Structure sociale: place aux femmes

La structure sociale du Québec s’est largement féminisée dans la seconde moitié du 20e siècle. Le nombre de femmes en emploi a, en effet, été multiplié par 3 en 40 ans –passant de 610 044 à 1 865 560, soit une augmentation 2 fois plus élevée que celle observée chez les hommes.

feminisation

Plus nombreuses en emploi, les femmes sont également mieux réparties au sein des différentes classes sociales. Cela n’était pas le cas vers la fin des années 1950, lorsqu’elles sont entrées sur le marché du travail en nombre croissant dans des secteurs d’activité très féminisés comme l’enseignement, la santé ou les services aux personnes. Les femmes ont ainsi complètement modifié le paysage de la stratification sociale au Québec, stratification que j’analyse dans une série de billets qui a commencé par 1971-2011: la mutation sociale radicale du Québec.

Plus de femmes dans les strates sociales élevées
La présence des femmes s’est accrue au sommet de la hiérarchie sociale, comme le montrent les taux de croissance élevés observés dans 4 strates sociales. Si elles ont, en effet, multiplié par 3 leur nombre au sein de la population active, le multiple est nettement plus élevé au sein des plus hautes strates, soit 7 fois plus chez les cadres supérieurs, 8,7 fois plus chez les cadres intermédiaires, 14 fois plus chez les professionnels et 10 fois plus chez les techniciens.

Les avancées faites par les femmes sur le marché du travail en 40 ans ont été largement concentrées dans des emplois qui requièrent en grande majorité un diplôme collégial ou universitaire plutôt que dans les secteurs plus traditionnels dans lesquels les femmes des générations passées se trouvaient en majorité.

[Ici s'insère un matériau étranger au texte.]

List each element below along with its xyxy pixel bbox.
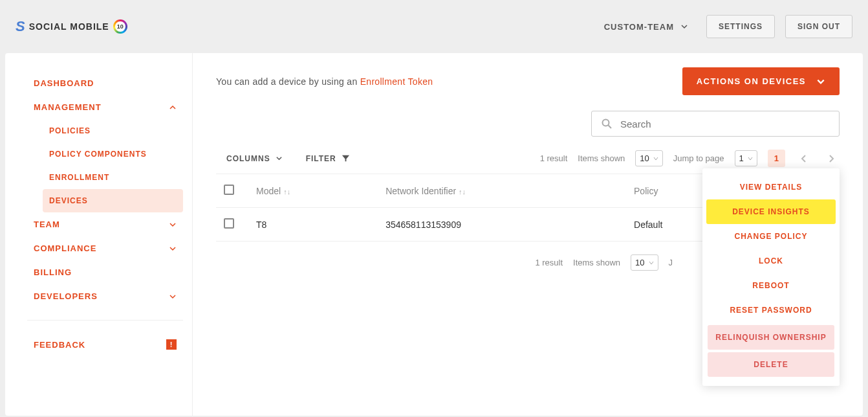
actions-on-devices-button[interactable]: ACTIONS ON DEVICES [682, 67, 840, 95]
menu-reboot[interactable]: REBOOT [706, 273, 836, 298]
logo-text: SOCIAL MOBILE [29, 21, 109, 32]
chevron-up-icon [169, 104, 177, 111]
items-shown-label: Items shown [573, 258, 620, 267]
sidebar-item-management[interactable]: MANAGEMENT [27, 95, 183, 119]
toolbar-row: COLUMNS FILTER 1 result Items shown 10 J… [216, 150, 840, 167]
intro-text: You can add a device by using an Enrollm… [216, 76, 433, 87]
chevron-down-icon [169, 245, 177, 253]
row-checkbox[interactable] [224, 218, 234, 229]
jump-page-select[interactable]: 1 [735, 150, 757, 166]
items-shown-label: Items shown [578, 153, 625, 163]
topbar: S SOCIAL MOBILE 10 CUSTOM-TEAM SETTINGS … [0, 0, 868, 53]
jump-label-partial: J [669, 258, 673, 267]
svg-point-0 [603, 120, 609, 126]
toolbar-left: COLUMNS FILTER [216, 154, 350, 163]
enrollment-token-link[interactable]: Enrollment Token [360, 76, 433, 87]
sidebar-item-policies[interactable]: POLICIES [43, 119, 183, 142]
sidebar-item-devices[interactable]: DEVICES [43, 189, 183, 212]
menu-view-details[interactable]: VIEW DETAILS [706, 175, 836, 199]
menu-relinquish-ownership[interactable]: RELINQUISH OWNERSHIP [708, 325, 834, 350]
team-selector[interactable]: CUSTOM-TEAM [596, 17, 696, 37]
menu-change-policy[interactable]: CHANGE POLICY [706, 224, 836, 249]
select-all-checkbox[interactable] [224, 185, 234, 195]
menu-device-insights[interactable]: DEVICE INSIGHTS [706, 199, 836, 224]
settings-button[interactable]: SETTINGS [706, 15, 775, 38]
chevron-down-icon [276, 155, 283, 162]
sidebar-item-dashboard[interactable]: DASHBOARD [27, 71, 183, 95]
current-page[interactable]: 1 [768, 150, 785, 167]
cell-network: 354658113153909 [378, 208, 626, 242]
logo-badge: 10 [113, 19, 127, 34]
col-model[interactable]: Model↑↓ [248, 174, 378, 208]
feedback-badge-icon: ! [166, 339, 177, 350]
toolbar-right: 1 result Items shown 10 Jump to page 1 1 [540, 150, 840, 167]
items-shown-select[interactable]: 10 [631, 254, 658, 271]
chevron-down-icon [169, 221, 177, 229]
chevron-down-icon [680, 23, 688, 30]
main-panel: DASHBOARD MANAGEMENT POLICIES POLICY COM… [5, 53, 863, 416]
menu-reset-password[interactable]: RESET PASSWORD [706, 298, 836, 322]
search-row [216, 111, 840, 137]
next-page-button[interactable] [823, 152, 840, 166]
logo[interactable]: S SOCIAL MOBILE 10 [16, 18, 127, 35]
sidebar-item-feedback[interactable]: FEEDBACK ! [27, 332, 183, 357]
search-box[interactable] [591, 111, 840, 137]
col-network[interactable]: Network Identifier↑↓ [378, 174, 626, 208]
sort-icon: ↑↓ [283, 188, 290, 196]
caret-down-icon [649, 260, 654, 265]
svg-line-1 [609, 126, 612, 129]
sidebar: DASHBOARD MANAGEMENT POLICIES POLICY COM… [5, 53, 193, 416]
sidebar-item-developers[interactable]: DEVELOPERS [27, 284, 183, 308]
sort-icon: ↑↓ [459, 188, 466, 196]
logo-icon: S [16, 18, 25, 35]
results-count: 1 result [535, 258, 563, 267]
menu-lock[interactable]: LOCK [706, 249, 836, 273]
signout-button[interactable]: SIGN OUT [785, 15, 852, 38]
actions-dropdown-menu: VIEW DETAILS DEVICE INSIGHTS CHANGE POLI… [702, 168, 840, 386]
filter-icon [342, 154, 350, 163]
topbar-right: CUSTOM-TEAM SETTINGS SIGN OUT [596, 15, 852, 38]
sidebar-management-sub: POLICIES POLICY COMPONENTS ENROLLMENT DE… [27, 119, 183, 212]
content: You can add a device by using an Enrollm… [193, 53, 863, 416]
filter-button[interactable]: FILTER [306, 154, 350, 163]
search-input[interactable] [620, 118, 830, 130]
sidebar-item-enrollment[interactable]: ENROLLMENT [43, 166, 183, 189]
sidebar-item-compliance[interactable]: COMPLIANCE [27, 236, 183, 260]
caret-down-icon [653, 156, 658, 161]
cell-model: T8 [248, 208, 378, 242]
team-label: CUSTOM-TEAM [604, 22, 674, 32]
content-header: You can add a device by using an Enrollm… [216, 67, 840, 95]
jump-label: Jump to page [673, 153, 724, 163]
sidebar-item-team[interactable]: TEAM [27, 212, 183, 236]
columns-button[interactable]: COLUMNS [226, 154, 283, 163]
chevron-down-icon [169, 293, 177, 300]
menu-delete[interactable]: DELETE [708, 352, 834, 377]
items-shown-select[interactable]: 10 [635, 150, 662, 166]
results-count: 1 result [540, 153, 568, 163]
caret-down-icon [748, 156, 753, 161]
sidebar-item-billing[interactable]: BILLING [27, 260, 183, 284]
sidebar-divider [27, 320, 183, 321]
chevron-down-icon [816, 77, 825, 86]
prev-page-button[interactable] [796, 152, 812, 166]
sidebar-item-policy-components[interactable]: POLICY COMPONENTS [43, 142, 183, 166]
search-icon [601, 118, 613, 130]
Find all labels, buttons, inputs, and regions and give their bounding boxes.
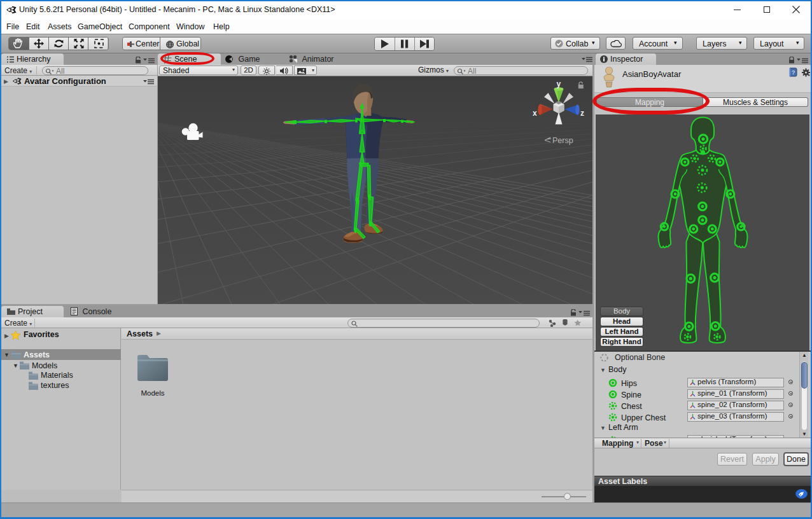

La strate sociale dominante chez les femmes n’est plus celle des employés de bureau, un secteur qui comptait pour 30% de l’ensemble des emplois féminins en 1971 et dont la proportion est descendue à 17,9% du total en 2011, mais celle des techniciens, avec 18,3% des femmes qui s’y trouvent.

Les femmes continuent d’être fortement représentées au sein des professions intermédiaires (infirmières, enseignantes, etc.), et la part que représente cette strate sociale dans l’emploi féminin total a décliné quelque peu, passant de 14,2% en 1971 à 12,9% en 2011.

Les femmes sont restées présentes dans les mêmes proportions au sein de 2 strates sociales dans lesquelles elles étaient fortement représentées en 1971, soit les employés dans la vente et les employés dans les services (entre 15% et 17% environ sur toute la période).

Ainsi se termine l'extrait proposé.